This repository contains a machine-learning project focused on classifying diseases based on a pool of over 130 symptoms. This project aims to develop a model that can accurately predict an individual's disease based on various combinations of symptoms.
The dataset used for this project consists of 4920 samples. The dataset was obtained from Kaggle.
In this project, I employed several different machine learning models from Scikit-learn to train and evaluate the predictive model. The steps involved in the process include:
- Importing data: Cleaning the dataset, handling missing values, and scaling features.
- Model training: Training the selected algorithm on the preprocessed dataset.
- Model evaluation: Assessing the performance of the trained model using appropriate metrics such as accuracy, precision, recall, and F1-score.
Currently, the trained model achieves an accuracy score of 99.4% using Decision Trees.

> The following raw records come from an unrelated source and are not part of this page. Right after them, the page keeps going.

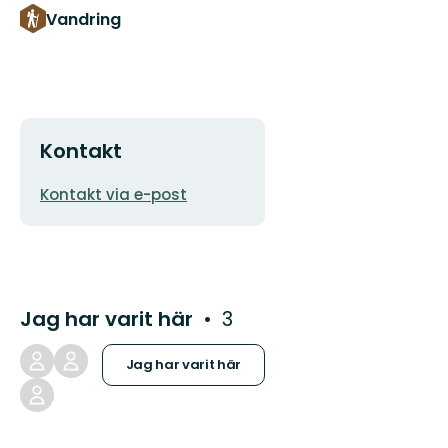
Vandring
Kontakt
E-
Kontakt via e-post
postadress
Jag har varit här
3
Jag har varit här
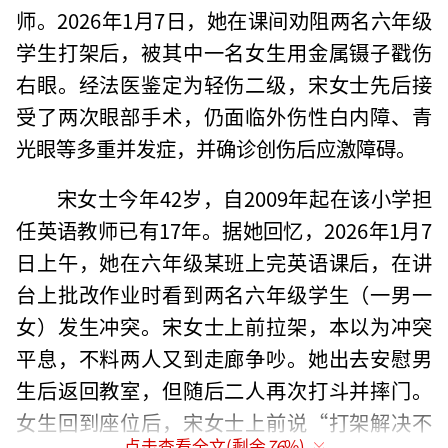
师。2026年1月7日，她在课间劝阻两名六年级
学生打架后，被其中一名女生用金属镊子戳伤
右眼。经法医鉴定为轻伤二级，宋女士先后接
受了两次眼部手术，仍面临外伤性白内障、青
光眼等多重并发症，并确诊创伤后应激障碍。
宋女士今年42岁，自2009年起在该小学担
任英语教师已有17年。据她回忆，2026年1月7
日上午，她在六年级某班上完英语课后，在讲
台上批改作业时看到两名六年级学生（一男一
女）发生冲突。宋女士上前拉架，本以为冲突
平息，不料两人又到走廊争吵。她出去安慰男
生后返回教室，但随后二人再次打斗并摔门。
女生回到座位后，宋女士上前说“打架解决不
点击查看全文(剩余
76
%)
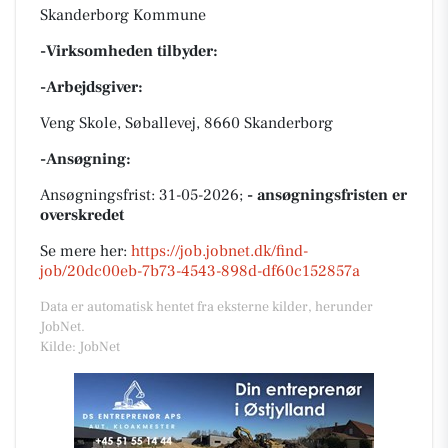
Skanderborg Kommune
-Virksomheden tilbyder:
-Arbejdsgiver:
Veng Skole, Søballevej, 8660 Skanderborg
-Ansøgning:
Ansøgningsfrist: 31-05-2026;
- ansøgningsfristen er
overskredet
Se mere her:
https://job.jobnet.dk/find-
job/20dc00eb-7b73-4543-898d-df60c152857a
Data er automatisk hentet fra eksterne kilder, herunder
JobNet.
Kilde: JobNet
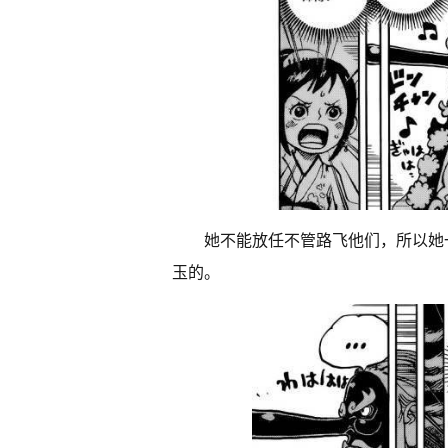
她不能放任不管路飞他们，所以她
玉的。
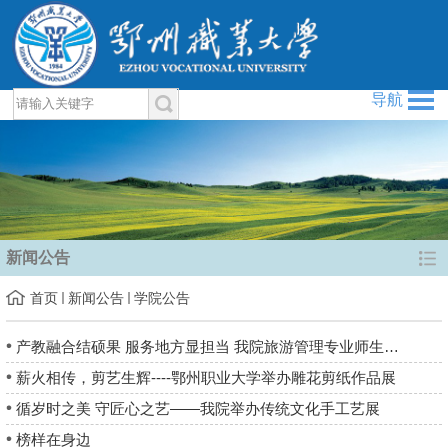
导航
新闻公告
首页
新闻公告
学院公告
产教融合结硕果 服务地方显担当 我院旅游管理专业师生全力服务鄂州园博园...
薪火相传，剪艺生辉----鄂州职业大学举办雕花剪纸作品展
循岁时之美 守匠心之艺——我院举办传统文化手工艺展
榜样在身边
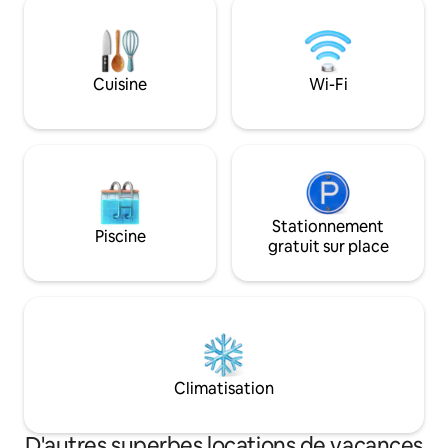
ferme de chèvres - Sentiers de
voyageur sous I
randonnée - juste à côté de l'I-65, à
LES VOYAGEURS, 
30 min au nord de BHM, AL -
RÉSERVATION. Donnez le mot de passe
complètement inaccessible en voiture -
pour confirmer que
Cuisine
Wi-Fi
entièrement approvisionné - Grande
terrasse avec vue à 180° sur la rivière -
Suivez-nous sur IG @caserockcabin - La
seule aventure en tiny house hors
réseau de l'Alabama !
Stationnement
Piscine
gratuit sur place
Climatisation
D'autres superbes locations de vacances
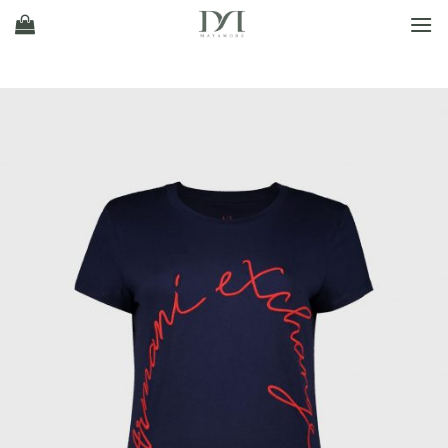
Ski
t
conten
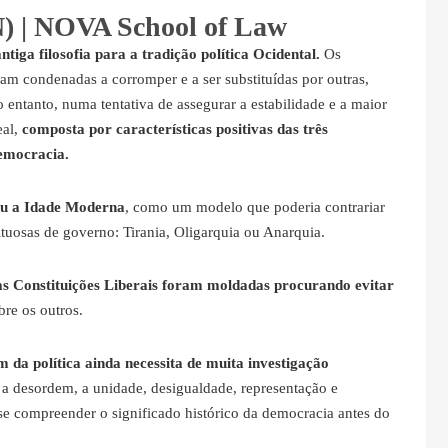
) | NOVA School of Law
tiga filosofia para a tradição política Ocidental.
Os
vam condenadas a corromper e a ser substituídas por outras,
o entanto, numa tentativa de assegurar a estabilidade e a maior
eal,
composta por características positivas das três
Democracia.
ou a Idade Moderna
, como um modelo que poderia contrariar
ituosas de governo: Tirania, Oligarquia ou Anarquia.
as Constituições Liberais foram moldadas procurando evitar
re os outros.
 da política ainda necessita de muita investigação
 a desordem, a unidade, desigualdade, representação e
se compreender o significado histórico da democracia antes do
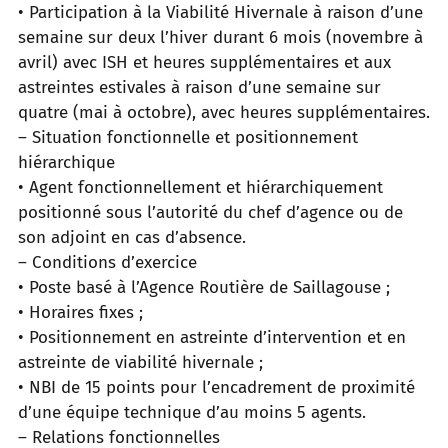
• Participation à la Viabilité Hivernale à raison d’une
semaine sur deux l’hiver durant 6 mois (novembre à
avril) avec ISH et heures supplémentaires et aux
astreintes estivales à raison d’une semaine sur
quatre (mai à octobre), avec heures supplémentaires.
– Situation fonctionnelle et positionnement
hiérarchique
• Agent fonctionnellement et hiérarchiquement
positionné sous l’autorité du chef d’agence ou de
son adjoint en cas d’absence.
– Conditions d’exercice
• Poste basé à l’Agence Routière de Saillagouse ;
• Horaires fixes ;
• Positionnement en astreinte d’intervention et en
astreinte de viabilité hivernale ;
• NBI de 15 points pour l’encadrement de proximité
d’une équipe technique d’au moins 5 agents.
– Relations fonctionnelles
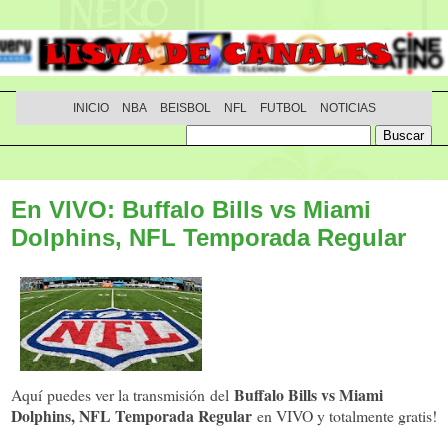
INICIO
NBA
BEISBOL
NFL
FUTBOL
NOTICIAS
En VIVO: Buffalo Bills vs Miami
Dolphins, NFL Temporada Regular
Buffalo Bills vs Miami
Aquí puedes ver la transmisión del
Dolphins, NFL Temporada Regular
en VIVO y totalmente gratis!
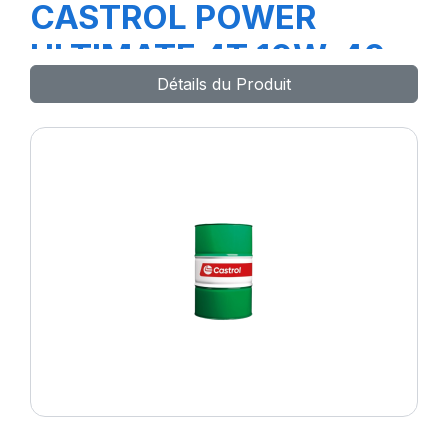
CASTROL POWER
ULTIMATE 4T 10W-40
Détails du Produit
ZU 12X1L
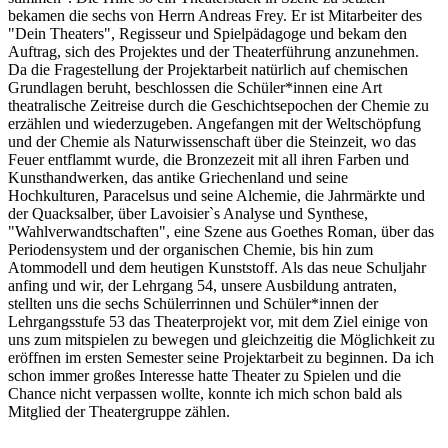
bekamen die sechs von Herrn Andreas Frey. Er ist Mitarbeiter des
"Dein Theaters", Regisseur und Spielpädagoge und bekam den
Auftrag, sich des Projektes und der Theaterführung anzunehmen.
Da die Fragestellung der Projektarbeit natürlich auf chemischen
Grundlagen beruht, beschlossen die Schüler*innen eine Art
theatralische Zeitreise durch die Geschichtsepochen der Chemie zu
erzählen und wiederzugeben. Angefangen mit der Weltschöpfung
und der Chemie als Naturwissenschaft über die Steinzeit, wo das
Feuer entflammt wurde, die Bronzezeit mit all ihren Farben und
Kunsthandwerken, das antike Griechenland und seine
Hochkulturen, Paracelsus und seine Alchemie, die Jahrmärkte und
der Quacksalber, über Lavoisier`s Analyse und Synthese,
"Wahlverwandtschaften", eine Szene aus Goethes Roman, über das
Periodensystem und der organischen Chemie, bis hin zum
Atommodell und dem heutigen Kunststoff. Als das neue Schuljahr
anfing und wir, der Lehrgang 54, unsere Ausbildung antraten,
stellten uns die sechs Schülerrinnen und Schüler*innen der
Lehrgangsstufe 53 das Theaterprojekt vor, mit dem Ziel einige von
uns zum mitspielen zu bewegen und gleichzeitig die Möglichkeit zu
eröffnen im ersten Semester seine Projektarbeit zu beginnen. Da ich
schon immer großes Interesse hatte Theater zu Spielen und die
Chance nicht verpassen wollte, konnte ich mich schon bald als
Mitglied der Theatergruppe zählen.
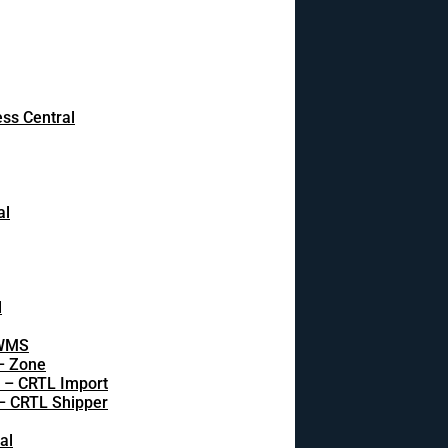
ss Central
al
l
 WMS
 – Zone
s – CRTL Import
 – CRTL Shipper
al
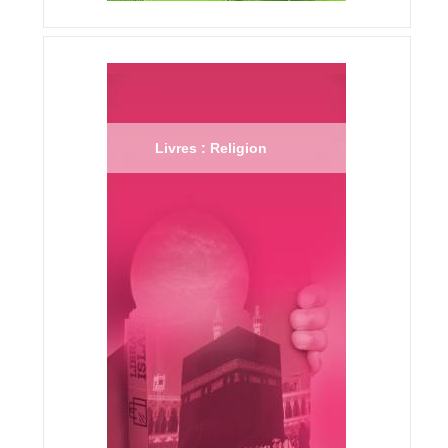
Livres : Religion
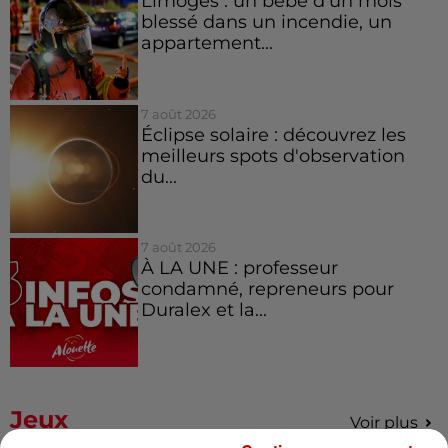
Limoges : un bébé d'un mois
blessé dans un incendie, un
appartement...
7 août 2026
Éclipse solaire : découvrez les
meilleurs spots d'observation
du...
7 août 2026
À LA UNE : professeur
condamné, repreneurs pour
Duralex et la...
Jeux
Voir plus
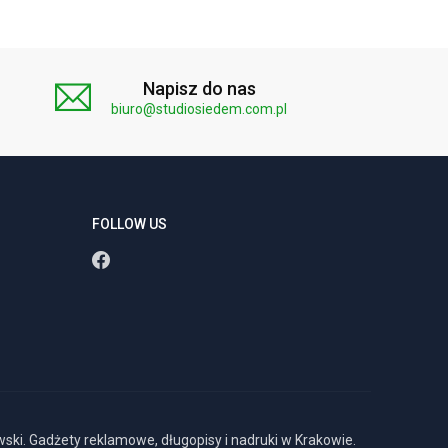
Napisz do nas
biuro@studiosiedem.com.pl
FOLLOW US
ki. Gadżety reklamowe, długopisy i nadruki w Krakowie.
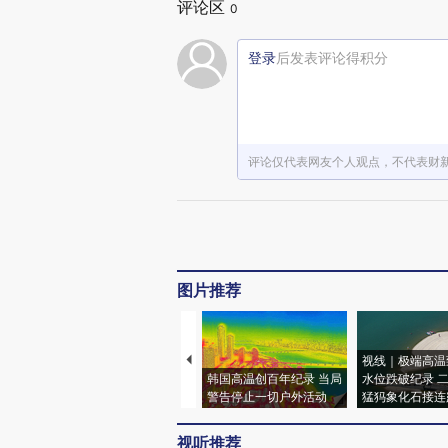
评论区
0
登录
后发表评论得积分
评论仅代表网友个人观点，不代表财
图片推荐
视线｜极端高温
韩国高温创百年纪录 当局
水位跌破纪录 
警告停止一切户外活动
猛犸象化石接连
视听推荐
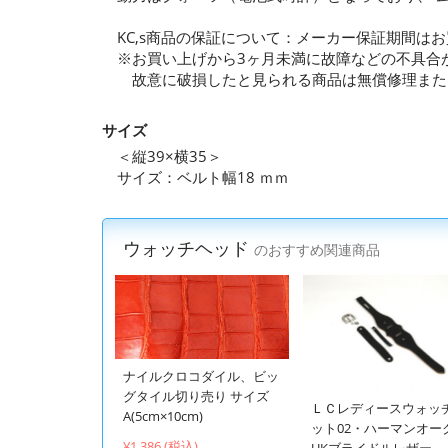
KC,s商品の保証について：メーカー保証期間は
※お買い上げから3ヶ月未満に故障などの不具合
故意に破損したと見られる商品は無償修理また
サイズ
＜縦39×横35＞
サイズ：ベルト幅18 ｍｍ
ウォッチヘッド
のおすすめ関連商品
ナイルクロコダイル、ビッ
グタイル切り売り サイズ
ＬＣレディースウォッ
A(5cm×10cm)
ット02・ハーマンオー
¥1,386 (税込)
UKブライドルレザー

To run this project locally, follow these steps:
- Open this link to access the Google Colab file and make a copy
- Download dataset files from this repository
- Run the Google Colab to preprocess the data, train the model, make predictions, and save the model.
Programming languages: Python
Libraries: Scikit-learn
Pandas
NumPy
Matplotlib
Seaborn
Some potential enhancements for this project include:
- Exploring how the order of severity can affect the accuracy
- Tuning hyperparameters to optimize the model's performance.
- Deploying the trained model as a web application or API for real-time predictions.
Special thanks to Pranay Patil for providing the dataset used in this project.